What you will do: Below are records that should be duplicated exactly, with no image retained.
START Dataset excerpts
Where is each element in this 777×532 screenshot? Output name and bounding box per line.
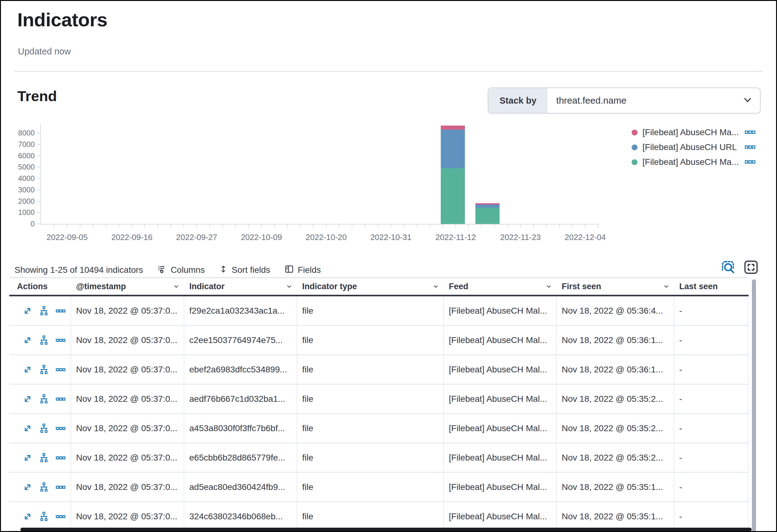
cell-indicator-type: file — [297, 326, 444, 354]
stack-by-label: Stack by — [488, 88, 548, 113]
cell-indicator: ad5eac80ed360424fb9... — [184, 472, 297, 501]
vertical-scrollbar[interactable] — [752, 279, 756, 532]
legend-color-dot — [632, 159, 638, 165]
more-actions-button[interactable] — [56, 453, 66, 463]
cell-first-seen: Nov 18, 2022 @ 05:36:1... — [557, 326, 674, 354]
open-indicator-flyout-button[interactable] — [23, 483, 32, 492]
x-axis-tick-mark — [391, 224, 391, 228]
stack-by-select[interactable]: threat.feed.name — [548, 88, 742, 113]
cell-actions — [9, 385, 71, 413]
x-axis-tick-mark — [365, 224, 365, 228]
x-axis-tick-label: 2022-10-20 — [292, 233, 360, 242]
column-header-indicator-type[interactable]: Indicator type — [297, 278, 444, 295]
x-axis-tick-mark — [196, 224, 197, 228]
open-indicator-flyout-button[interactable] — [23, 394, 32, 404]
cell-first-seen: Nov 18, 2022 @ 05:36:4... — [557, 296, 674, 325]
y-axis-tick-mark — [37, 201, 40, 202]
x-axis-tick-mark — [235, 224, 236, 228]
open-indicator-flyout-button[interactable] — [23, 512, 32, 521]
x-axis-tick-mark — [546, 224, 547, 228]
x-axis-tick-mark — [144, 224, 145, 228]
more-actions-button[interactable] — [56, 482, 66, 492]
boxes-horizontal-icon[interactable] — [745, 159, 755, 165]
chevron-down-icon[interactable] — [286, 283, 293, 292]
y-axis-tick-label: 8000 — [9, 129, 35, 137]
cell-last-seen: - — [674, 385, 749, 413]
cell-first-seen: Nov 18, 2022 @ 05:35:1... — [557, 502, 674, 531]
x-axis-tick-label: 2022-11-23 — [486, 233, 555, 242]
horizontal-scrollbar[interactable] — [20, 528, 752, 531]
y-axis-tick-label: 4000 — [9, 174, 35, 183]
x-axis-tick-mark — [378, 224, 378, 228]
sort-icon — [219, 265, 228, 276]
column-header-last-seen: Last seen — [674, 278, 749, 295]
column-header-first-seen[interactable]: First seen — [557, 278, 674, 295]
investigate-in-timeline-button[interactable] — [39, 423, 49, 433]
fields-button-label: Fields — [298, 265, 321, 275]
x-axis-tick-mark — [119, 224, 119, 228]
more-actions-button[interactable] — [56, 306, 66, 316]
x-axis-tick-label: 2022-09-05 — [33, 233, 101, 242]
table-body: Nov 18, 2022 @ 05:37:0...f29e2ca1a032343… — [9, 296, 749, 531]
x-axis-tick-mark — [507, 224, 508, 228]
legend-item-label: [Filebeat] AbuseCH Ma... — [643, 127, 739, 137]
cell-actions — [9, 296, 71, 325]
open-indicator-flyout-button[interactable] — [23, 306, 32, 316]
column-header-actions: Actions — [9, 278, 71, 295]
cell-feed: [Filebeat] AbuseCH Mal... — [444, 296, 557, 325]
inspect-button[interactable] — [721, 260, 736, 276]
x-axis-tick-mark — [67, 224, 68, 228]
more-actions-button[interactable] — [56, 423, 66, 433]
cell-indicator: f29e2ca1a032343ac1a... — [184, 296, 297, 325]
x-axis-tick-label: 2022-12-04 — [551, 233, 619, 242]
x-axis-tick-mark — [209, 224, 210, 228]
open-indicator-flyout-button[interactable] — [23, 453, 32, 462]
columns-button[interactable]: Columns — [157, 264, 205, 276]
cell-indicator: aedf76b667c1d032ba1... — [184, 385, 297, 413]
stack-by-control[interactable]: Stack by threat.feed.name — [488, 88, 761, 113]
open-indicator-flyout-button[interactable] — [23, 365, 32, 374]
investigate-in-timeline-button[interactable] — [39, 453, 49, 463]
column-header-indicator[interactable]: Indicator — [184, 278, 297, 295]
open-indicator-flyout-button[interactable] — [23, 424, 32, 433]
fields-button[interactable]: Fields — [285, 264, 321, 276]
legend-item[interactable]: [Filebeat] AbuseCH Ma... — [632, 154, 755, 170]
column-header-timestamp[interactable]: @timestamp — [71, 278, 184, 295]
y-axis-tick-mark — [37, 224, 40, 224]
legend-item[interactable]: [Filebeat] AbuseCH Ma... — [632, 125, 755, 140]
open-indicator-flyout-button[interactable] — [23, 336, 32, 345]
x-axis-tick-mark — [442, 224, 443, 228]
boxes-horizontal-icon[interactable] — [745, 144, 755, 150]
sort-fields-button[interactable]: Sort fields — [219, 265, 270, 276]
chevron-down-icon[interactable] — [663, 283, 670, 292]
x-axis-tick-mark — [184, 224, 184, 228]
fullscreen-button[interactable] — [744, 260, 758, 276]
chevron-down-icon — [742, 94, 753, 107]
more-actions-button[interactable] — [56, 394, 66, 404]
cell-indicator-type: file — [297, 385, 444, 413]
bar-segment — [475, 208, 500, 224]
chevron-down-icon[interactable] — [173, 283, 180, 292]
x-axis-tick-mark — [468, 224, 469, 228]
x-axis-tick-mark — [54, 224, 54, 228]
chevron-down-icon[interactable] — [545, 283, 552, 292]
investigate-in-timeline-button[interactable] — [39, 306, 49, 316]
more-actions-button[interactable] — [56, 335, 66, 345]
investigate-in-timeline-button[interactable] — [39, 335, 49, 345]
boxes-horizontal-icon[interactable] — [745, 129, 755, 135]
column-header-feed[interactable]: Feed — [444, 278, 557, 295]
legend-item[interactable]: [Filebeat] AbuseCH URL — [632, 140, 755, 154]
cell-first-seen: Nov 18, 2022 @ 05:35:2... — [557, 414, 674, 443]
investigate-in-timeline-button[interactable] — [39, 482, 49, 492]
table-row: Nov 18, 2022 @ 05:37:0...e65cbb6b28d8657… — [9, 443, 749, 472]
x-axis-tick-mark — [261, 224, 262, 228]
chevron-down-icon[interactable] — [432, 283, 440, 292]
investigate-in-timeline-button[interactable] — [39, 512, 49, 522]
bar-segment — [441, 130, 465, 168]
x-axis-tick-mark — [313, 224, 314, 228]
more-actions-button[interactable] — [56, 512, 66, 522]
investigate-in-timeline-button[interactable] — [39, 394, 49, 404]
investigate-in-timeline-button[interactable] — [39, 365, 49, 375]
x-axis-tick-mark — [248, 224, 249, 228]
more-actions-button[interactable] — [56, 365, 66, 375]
END Dataset excerpts
Output for this exercise:
Where is each element in this 777×532 screenshot? Output name and bounding box per line.
cell-indicator-type: file — [297, 326, 444, 354]
stack-by-label: Stack by — [488, 88, 548, 113]
cell-indicator: ad5eac80ed360424fb9... — [184, 472, 297, 501]
vertical-scrollbar[interactable] — [752, 279, 756, 532]
legend-color-dot — [632, 159, 638, 165]
more-actions-button[interactable] — [56, 453, 66, 463]
cell-first-seen: Nov 18, 2022 @ 05:36:1... — [557, 326, 674, 354]
open-indicator-flyout-button[interactable] — [23, 483, 32, 492]
x-axis-tick-mark — [391, 224, 391, 228]
stack-by-select[interactable]: threat.feed.name — [548, 88, 742, 113]
cell-actions — [9, 385, 71, 413]
x-axis-tick-mark — [365, 224, 365, 228]
x-axis-tick-label: 2022-10-20 — [292, 233, 360, 242]
column-header-indicator-type[interactable]: Indicator type — [297, 278, 444, 295]
x-axis-tick-mark — [196, 224, 197, 228]
open-indicator-flyout-button[interactable] — [23, 394, 32, 404]
cell-first-seen: Nov 18, 2022 @ 05:36:4... — [557, 296, 674, 325]
y-axis-tick-mark — [37, 201, 40, 202]
x-axis-tick-mark — [235, 224, 236, 228]
open-indicator-flyout-button[interactable] — [23, 512, 32, 521]
x-axis-tick-mark — [546, 224, 547, 228]
x-axis-tick-mark — [144, 224, 145, 228]
more-actions-button[interactable] — [56, 482, 66, 492]
boxes-horizontal-icon[interactable] — [745, 159, 755, 165]
chevron-down-icon[interactable] — [286, 283, 293, 292]
y-axis-tick-label: 8000 — [9, 129, 35, 137]
cell-last-seen: - — [674, 385, 749, 413]
cell-first-seen: Nov 18, 2022 @ 05:35:1... — [557, 502, 674, 531]
x-axis-tick-label: 2022-11-23 — [486, 233, 555, 242]
horizontal-scrollbar[interactable] — [20, 528, 752, 531]
y-axis-tick-label: 4000 — [9, 174, 35, 183]
x-axis-tick-mark — [378, 224, 378, 228]
sort-icon — [219, 265, 228, 276]
column-header-last-seen: Last seen — [674, 278, 749, 295]
column-header-first-seen[interactable]: First seen — [557, 278, 674, 295]
investigate-in-timeline-button[interactable] — [39, 423, 49, 433]
fields-button-label: Fields — [298, 265, 321, 275]
x-axis-tick-mark — [119, 224, 119, 228]
more-actions-button[interactable] — [56, 306, 66, 316]
x-axis-tick-label: 2022-09-05 — [33, 233, 101, 242]
table-body: Nov 18, 2022 @ 05:37:0...f29e2ca1a032343… — [9, 296, 749, 531]
x-axis-tick-mark — [507, 224, 508, 228]
legend-item-label: [Filebeat] AbuseCH Ma... — [643, 127, 739, 137]
cell-actions — [9, 296, 71, 325]
open-indicator-flyout-button[interactable] — [23, 306, 32, 316]
column-header-actions: Actions — [9, 278, 71, 295]
cell-feed: [Filebeat] AbuseCH Mal... — [444, 296, 557, 325]
inspect-button[interactable] — [721, 260, 736, 276]
x-axis-tick-mark — [67, 224, 68, 228]
more-actions-button[interactable] — [56, 423, 66, 433]
cell-indicator: f29e2ca1a032343ac1a... — [184, 296, 297, 325]
x-axis-tick-label: 2022-12-04 — [551, 233, 619, 242]
x-axis-tick-mark — [209, 224, 210, 228]
open-indicator-flyout-button[interactable] — [23, 453, 32, 462]
columns-button[interactable]: Columns — [157, 264, 205, 276]
cell-indicator: aedf76b667c1d032ba1... — [184, 385, 297, 413]
stack-by-control[interactable]: Stack by threat.feed.name — [488, 88, 761, 113]
open-indicator-flyout-button[interactable] — [23, 365, 32, 374]
investigate-in-timeline-button[interactable] — [39, 453, 49, 463]
column-header-indicator[interactable]: Indicator — [184, 278, 297, 295]
open-indicator-flyout-button[interactable] — [23, 424, 32, 433]
fields-button[interactable]: Fields — [285, 264, 321, 276]
legend-item[interactable]: [Filebeat] AbuseCH Ma... — [632, 154, 755, 170]
column-header-timestamp[interactable]: @timestamp — [71, 278, 184, 295]
y-axis-tick-mark — [37, 224, 40, 224]
legend-item[interactable]: [Filebeat] AbuseCH Ma... — [632, 125, 755, 140]
open-indicator-flyout-button[interactable] — [23, 336, 32, 345]
x-axis-tick-mark — [442, 224, 443, 228]
boxes-horizontal-icon[interactable] — [745, 144, 755, 150]
sort-fields-button[interactable]: Sort fields — [219, 265, 270, 276]
chevron-down-icon[interactable] — [663, 283, 670, 292]
x-axis-tick-mark — [184, 224, 184, 228]
fullscreen-button[interactable] — [744, 260, 758, 276]
chevron-down-icon — [742, 94, 753, 107]
more-actions-button[interactable] — [56, 394, 66, 404]
cell-indicator-type: file — [297, 385, 444, 413]
bar-segment — [475, 208, 500, 224]
chevron-down-icon[interactable] — [173, 283, 180, 292]
x-axis-tick-mark — [468, 224, 469, 228]
x-axis-tick-mark — [54, 224, 54, 228]
chevron-down-icon[interactable] — [545, 283, 552, 292]
investigate-in-timeline-button[interactable] — [39, 306, 49, 316]
more-actions-button[interactable] — [56, 335, 66, 345]
investigate-in-timeline-button[interactable] — [39, 335, 49, 345]
boxes-horizontal-icon[interactable] — [745, 129, 755, 135]
column-header-feed[interactable]: Feed — [444, 278, 557, 295]
legend-item[interactable]: [Filebeat] AbuseCH URL — [632, 140, 755, 154]
cell-first-seen: Nov 18, 2022 @ 05:35:2... — [557, 414, 674, 443]
investigate-in-timeline-button[interactable] — [39, 482, 49, 492]
table-row: Nov 18, 2022 @ 05:37:0...e65cbb6b28d8657… — [9, 443, 749, 472]
x-axis-tick-mark — [261, 224, 262, 228]
chevron-down-icon[interactable] — [432, 283, 440, 292]
investigate-in-timeline-button[interactable] — [39, 512, 49, 522]
bar-segment — [441, 130, 465, 168]
x-axis-tick-mark — [313, 224, 314, 228]
more-actions-button[interactable] — [56, 512, 66, 522]
investigate-in-timeline-button[interactable] — [39, 394, 49, 404]
investigate-in-timeline-button[interactable] — [39, 365, 49, 375]
x-axis-tick-mark — [248, 224, 249, 228]
more-actions-button[interactable] — [56, 365, 66, 375]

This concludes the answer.